(Dataset entries)

■ ■ ■ ■

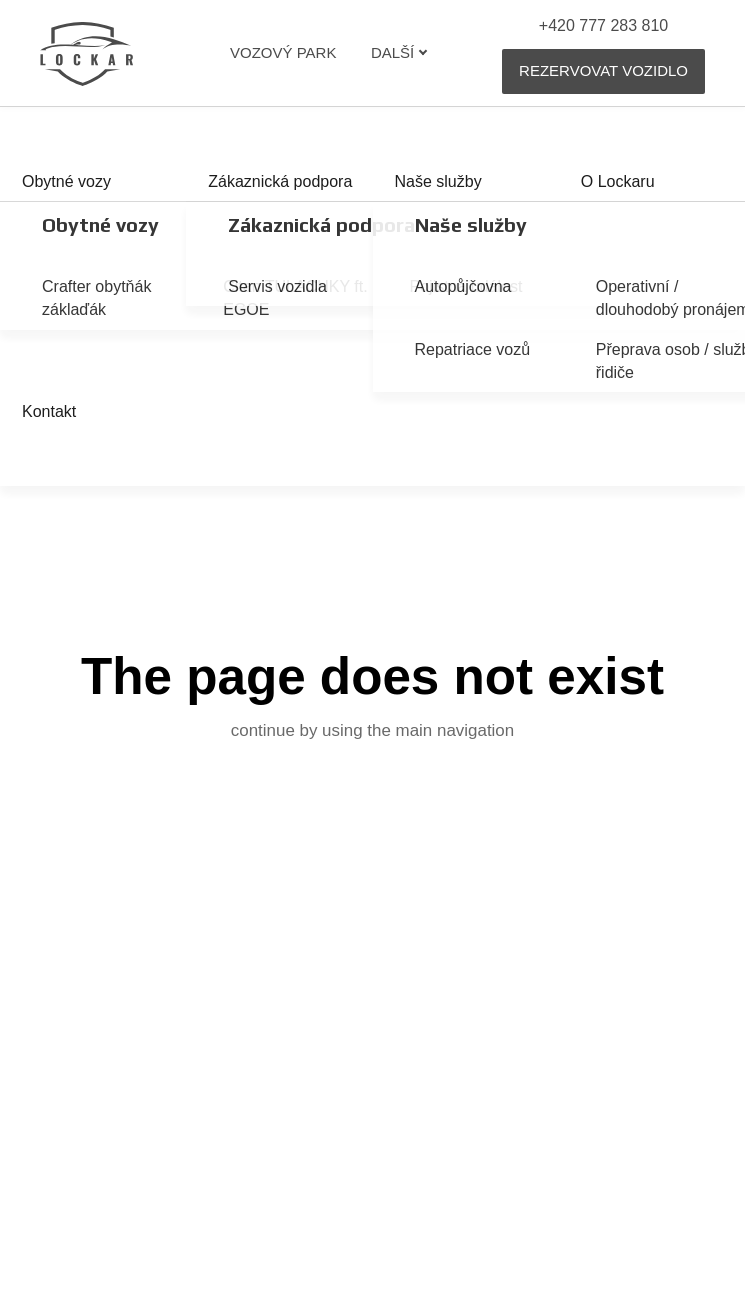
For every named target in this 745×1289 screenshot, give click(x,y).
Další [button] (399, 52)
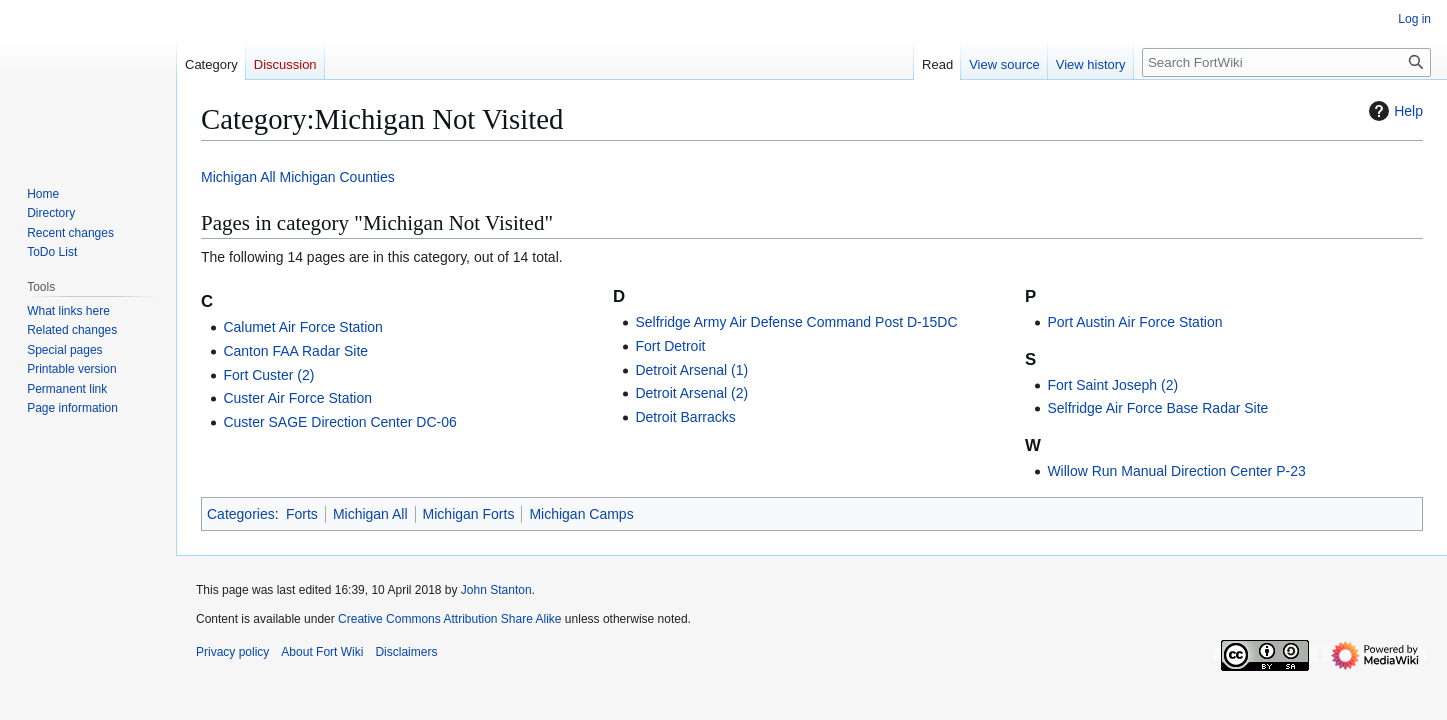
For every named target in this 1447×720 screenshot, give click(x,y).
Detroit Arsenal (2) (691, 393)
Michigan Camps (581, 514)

■ ■ ■ ■

- Exercise details
If a line in the records above holds the string "give", copy it out.

- Task solution
For every named target in this 745×1289 screenshot, give click(x,y).
For every named target in this 1447×720 screenshot, give click(x,y).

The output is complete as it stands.